DiG-Flow is a plug-and-play module for flow-matching based VLAs that rebalances control between the autoregressive foundation model and the flow expert. It embeds model inputs and flow outputs into a unified discrepancy space and uses this signal to gate the flow path, preventing shortcut transports that bypass the pretrained model and steering the expert toward more general, robust actions. DiG-Flow integrates seamlessly into diverse VLA architectures, including π, GR00T, and Being-H.
The key concept of DiG-Flow is to prevent shortcut transports in flow-matching based VLAs: overly flexible transports can fit post-hoc data by warping inputs straight to targets, bypassing the pretrained foundation model and suppressing its generalization. DiG-Flow introduces a gating mechanism that controls the relative contribution of the foundation knowledge and the flow path, discouraging these shortcuts and producing more general, robust behavior.
The benefits of DiG-Flow are particularly pronounced for high-DoF robots. On a complex platform that simultaneously controls the head, body, and dexterous hands, DiG-Flow produces more intelligent control and more stable executions than baselines. Beyond improving success metrics, it remains robust across diverse affordances, unseen objects, and variations in background and lighting.

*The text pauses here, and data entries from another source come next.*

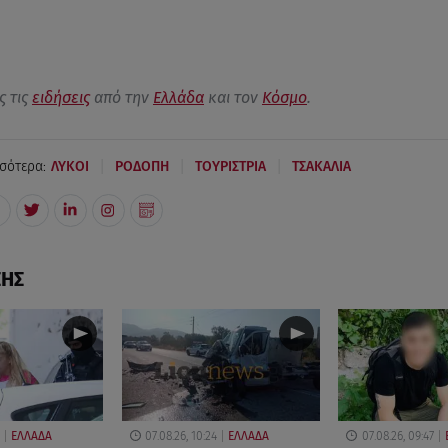
ς τις
ειδήσεις
από την
Ελλάδα
και τον
Κόσμο
.
|
|
|
σότερα:
ΛΥΚΟΙ
ΡΟΔΟΠΗ
ΤΟΥΡΙΣΤΡΙΑ
ΤΣΑΚΑΛΙΑ
ΣΗΣ
ΕΛΛΑΔΑ
07.08.26, 10:24
ΕΛΛΑΔΑ
07.08.26, 09:47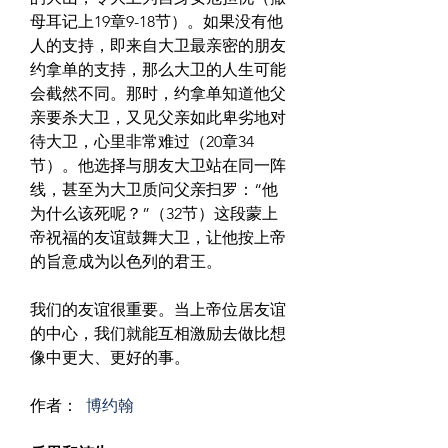
母耳记上19章9-18节）。如果没有他
人的支持，即来自大卫最亲密的朋友
约拿单的支持，那么大卫的人生可能
会截然不同。那时，约拿单知道他父
亲要杀大卫，又见父亲如此卑劣地对
待大卫，心里非常难过（20章34
节）。他选择与朋友大卫站在同一阵
线，甚至为大卫质问父亲扫罗：“他
为什么该死呢？”（32节）这段蒙上
帝祝福的友谊鼓舞大卫，让他按上帝
的旨意成为以色列的君王。
我们的友谊很重要。当上帝位居友谊
的中心，我们就能互相激励去做比想
像中更大、更好的事。
作者： 
博约翰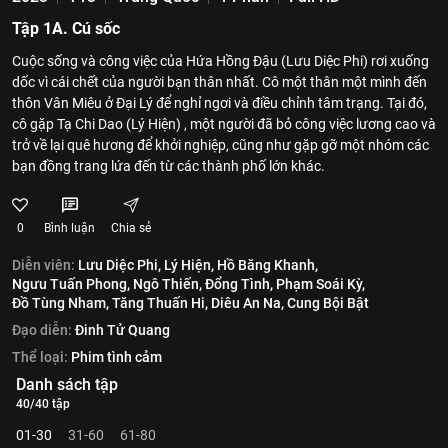
Tập 1A. Cú sốc
Cuộc sống và công việc của Hứa Hồng Đậu (Lưu Diệc Phi) rơi xuống
dốc vì cái chết của người bạn thân nhất. Cô một thân một mình đến
thôn Vân Miêu ở Đại Lý để nghỉ ngơi và điều chỉnh tâm trạng. Tại đó,
cô gặp Tạ Chi Dao (Lý Hiện) , một người đã bỏ công việc lương cao và
trở về lại quê hương để khởi nghiệp, cũng như gặp gỡ một nhóm các
bạn đồng trang lứa đến từ các thành phố lớn khác.
0
Bình luận
Chia sẻ
Diễn viên:
Lưu Diệc Phi,
Lý Hiện,
Hồ Băng Khanh,
Ngưu Tuấn Phong,
Ngô Thiến,
Đổng Tình,
Phạm Soái Kỳ,
Đồ Tùng Nham,
Tăng Thuấn Hi,
Diêu An Na,
Cung Bội Bật
Đạo diễn:
Đinh Tử Quang
Thể loại:
Phim tình cảm
Danh sách tập
40/40 tập
01-30
31-60
61-80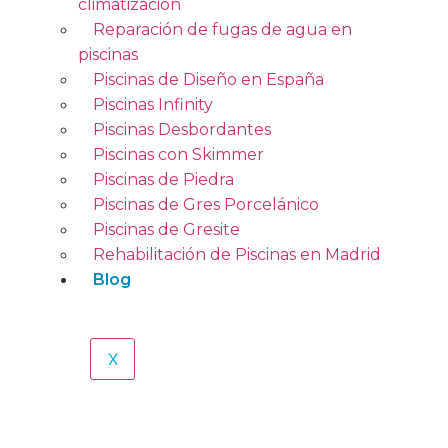
climatización
Reparación de fugas de agua en
piscinas
Piscinas de Diseño en España
Piscinas Infinity
Piscinas Desbordantes
Piscinas con Skimmer
Piscinas de Piedra
Piscinas de Gres Porcelánico
Piscinas de Gresite
Rehabilitación de Piscinas en Madrid
Blog
X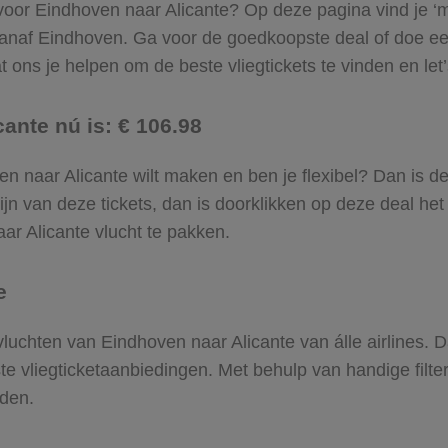
 voor Eindhoven naar Alicante? Op deze pagina vind je ‘m!
 vanaf Eindhoven. Ga voor de goedkoopste deal of doe 
 ons je helpen om de beste vliegtickets te vinden en let’s
ante nú is: € 106.98
oven naar Alicante wilt maken en ben je flexibel? Dan is d
jn van deze tickets, dan is doorklikken op deze deal het
aar Alicante vlucht te pakken.
e
 vluchten van Eindhoven naar Alicante van álle airlines. 
ste vliegticketaanbiedingen. Met behulp van handige filte
nden.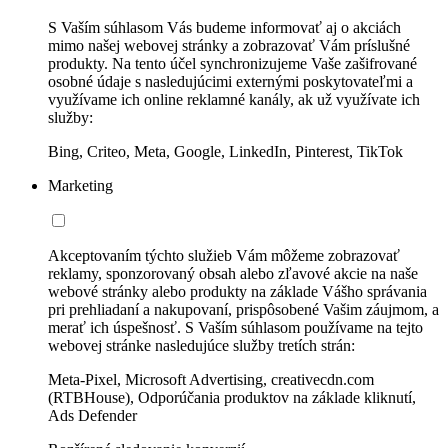
S Vaším súhlasom Vás budeme informovať aj o akciách
mimo našej webovej stránky a zobrazovať Vám príslušné
produkty. Na tento účel synchronizujeme Vaše zašifrované
osobné údaje s nasledujúcimi externými poskytovateľmi a
využívame ich online reklamné kanály, ak už využívate ich
služby:
Bing, Criteo, Meta, Google, LinkedIn, Pinterest, TikTok
Marketing
Akceptovaním týchto služieb Vám môžeme zobrazovať
reklamy, sponzorovaný obsah alebo zľavové akcie na naše
webové stránky alebo produkty na základe Vášho správania
pri prehliadaní a nakupovaní, prispôsobené Vašim záujmom, a
merať ich úspešnosť. S Vaším súhlasom používame na tejto
webovej stránke nasledujúce služby tretích strán:
Meta-Pixel, Microsoft Advertising, creativecdn.com
(RTBHouse), Odporúčania produktov na základe kliknutí,
Ads Defender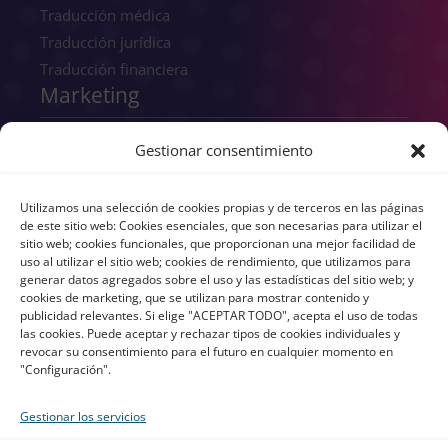
Traducción médica
Traducción jurídica
Traducción financiera
Marketing
SEO
Gestionar consentimiento
SEM
GEO
Utilizamos una selección de cookies propias y de terceros en las páginas
Consultoría digital
de este sitio web: Cookies esenciales, que son necesarias para utilizar el
sitio web; cookies funcionales, que proporcionan una mejor facilidad de
Copywriting
uso al utilizar el sitio web; cookies de rendimiento, que utilizamos para
Transcreación
generar datos agregados sobre el uso y las estadísticas del sitio web; y
cookies de marketing, que se utilizan para mostrar contenido y
UX/UI
publicidad relevantes. Si elige "ACEPTAR TODO", acepta el uso de todas
Branding
las cookies. Puede aceptar y rechazar tipos de cookies individuales y
revocar su consentimiento para el futuro en cualquier momento en
"Configuración".
Gestionar los servicios
All rights reserved © atls-global.com 2026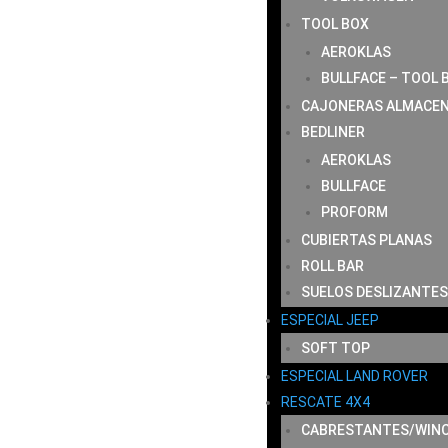
TOOL BOX
AEROKLAS
BULLFACE – TOOL 
CAJONERAS ALMACE
BEDLINER
AEROKLAS
BULLFACE
PROFORM
CUBIERTAS PLANAS
ROLL BAR
SUELOS DESLIZANTES
ESPECIAL JEEP
SOFT TOP
ESPECIAL LAND ROVER
RESCATE 4X4
CABRESTANTES/WIN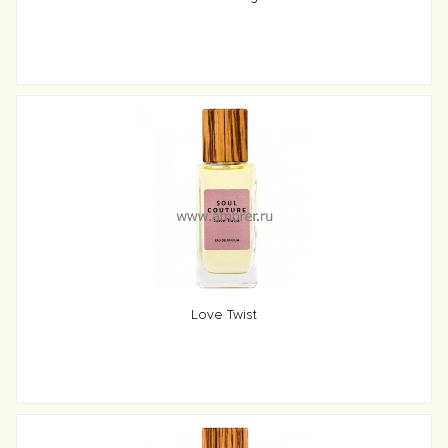
Love Twist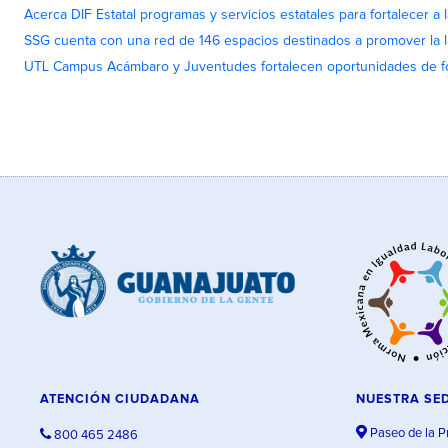
Acerca DIF Estatal programas y servicios estatales para fortalecer a l
SSG cuenta con una red de 146 espacios destinados a promover la l
UTL Campus Acámbaro y Juventudes fortalecen oportunidades de fo
ATENCIÓN CIUDADANA
NUESTRA SE
Paseo de la P
800 465 2486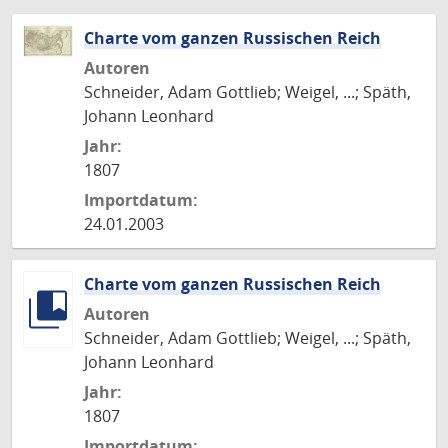
Charte vom ganzen Russischen Reich
Autoren
Schneider, Adam Gottlieb; Weigel, ...; Späth,
Johann Leonhard
Jahr:
1807
Importdatum:
24.01.2003
Charte vom ganzen Russischen Reich
Autoren
Schneider, Adam Gottlieb; Weigel, ...; Späth,
Johann Leonhard
Jahr:
1807
Importdatum: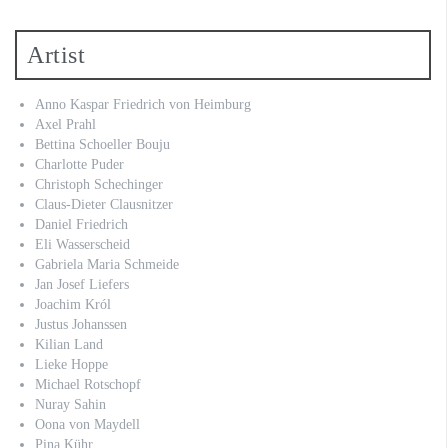
Artist
Anno Kaspar Friedrich von Heimburg
Axel Prahl
Bettina Schoeller Bouju
Charlotte Puder
Christoph Schechinger
Claus-Dieter Clausnitzer
Daniel Friedrich
Eli Wasserscheid
Gabriela Maria Schmeide
Jan Josef Liefers
Joachim Król
Justus Johanssen
Kilian Land
Lieke Hoppe
Michael Rotschopf
Nuray Sahin
Oona von Maydell
Pina Kühr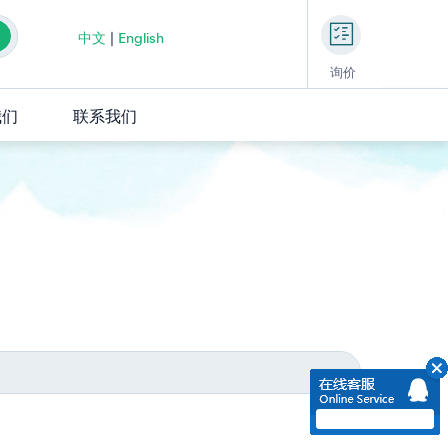
中文
|
English
询价
我们
联系我们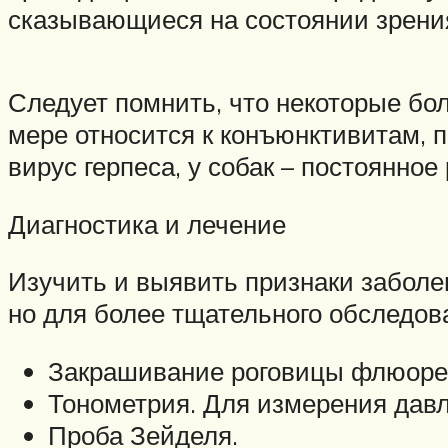
сказывающиеся на состоянии зрени
Следует помнить, что некоторые боле
мере относится к конъюнктивитам, п
вирус герпеса, у собак – постоянное
Диагностика и лечение
Изучить и выявить признаки забол
но для более тщательного обследов
Закрашивание роговицы флюоре
Тонометрия. Для измерения давл
Проба Зейделя.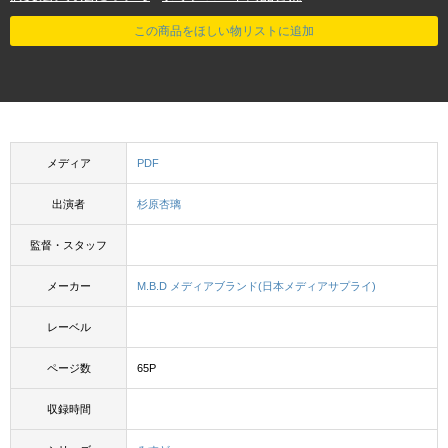
この商品をほしい物リストに追加
メディア
PDF
出演者
杉原杏璃
監督・スタッフ
メーカー
M.B.D メディアブランド(日本メディアサプライ)
レーベル
ページ数
65P
収録時間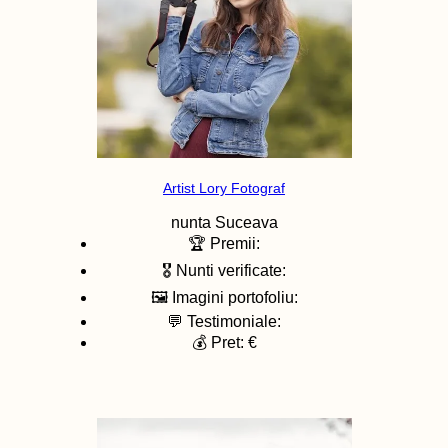
Artist Lory Fotograf
nunta
Suceava
🏆 Premii:
🎖️ Nunti verificate:
🖼️ Imagini portofoliu:
💬 Testimoniale:
💰 Pret: €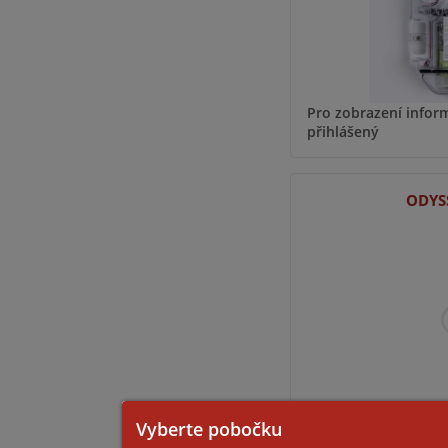
Pro zobrazení inform
přihlášený
ODYS
Pro zobrazení inform
Vyberte pobočku
přihlášený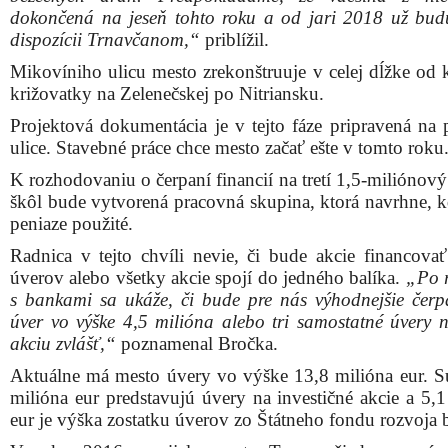
dokončená na jeseň tohto roku a od jari 2018 už bud
dispozícii Trnavčanom,“
priblížil.
Mikovíniho ulicu mesto zrekonštruuje v celej dĺžke od 
križovatky na Zelenečskej po Nitriansku.
Projektová dokumentácia je v tejto fáze pripravená na 
ulice. Stavebné práce chce mesto začať ešte v tomto roku
K rozhodovaniu o čerpaní financií na tretí 1,5-miliónov
škôl bude vytvorená pracovná skupina, ktorá navrhne, 
peniaze použité.
Radnica v tejto chvíli nevie, či bude akcie financovať
úverov alebo všetky akcie spojí do jedného balíka.
„Po 
s bankami sa ukáže, či bude pre nás výhodnejšie čerp
úver vo výške 4,5 milióna alebo tri samostatné úvery 
akciu zvlášť,“
poznamenal Bročka.
Aktuálne má mesto úvery vo výške 13,8 milióna eur. 
milióna eur predstavujú úvery na investičné akcie a 5,1
eur je výška zostatku úverov zo Štátneho fondu rozvoja 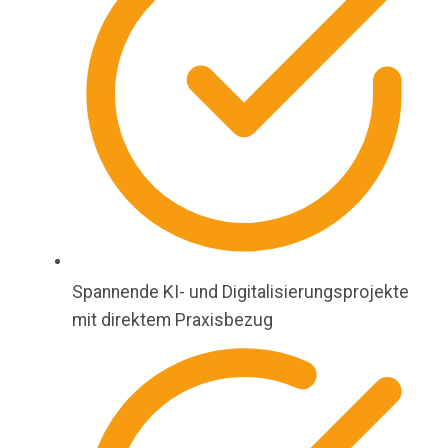
Spannende KI- und Digitalisierungsprojekte
mit direktem Praxisbezug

DiG-Flow excels on long-horizon tasks. By forcing the foundation model to play a more active role in action generation, it better coordinates the slow reasoning system with the fast controller system, leading to stronger long-horizon performance. Under shifted backgrounds, the advantage of DiG-Flow over standard VLA baselines on long-horizon tasks becomes even more pronounced.
DiG-Flow helps action planning, where its generated chunks exhibit more reasonable behavior. Even under severe goal occlusion, it can still complete the task. For example, in the “wipe-whiteboard” task, many baselines lose track of the goal once it is occluded and fall into endlessly executing “wipe” actions, whereas DiG-Flow enables more coherent action planning and avoids such degenerate behavior.
DiG-Flow enhances spatial precision. While the foundation models provide strong visual backbones, standard flow-matching action heads often collapse to shortcut transports that ignore critical spatial cues and fail to fully exploit this capability. By correcting these shortcuts, DiG-Flow ties the flow head more tightly to the visual representation, so that the generated actions more faithfully reflect the spatial reasoning.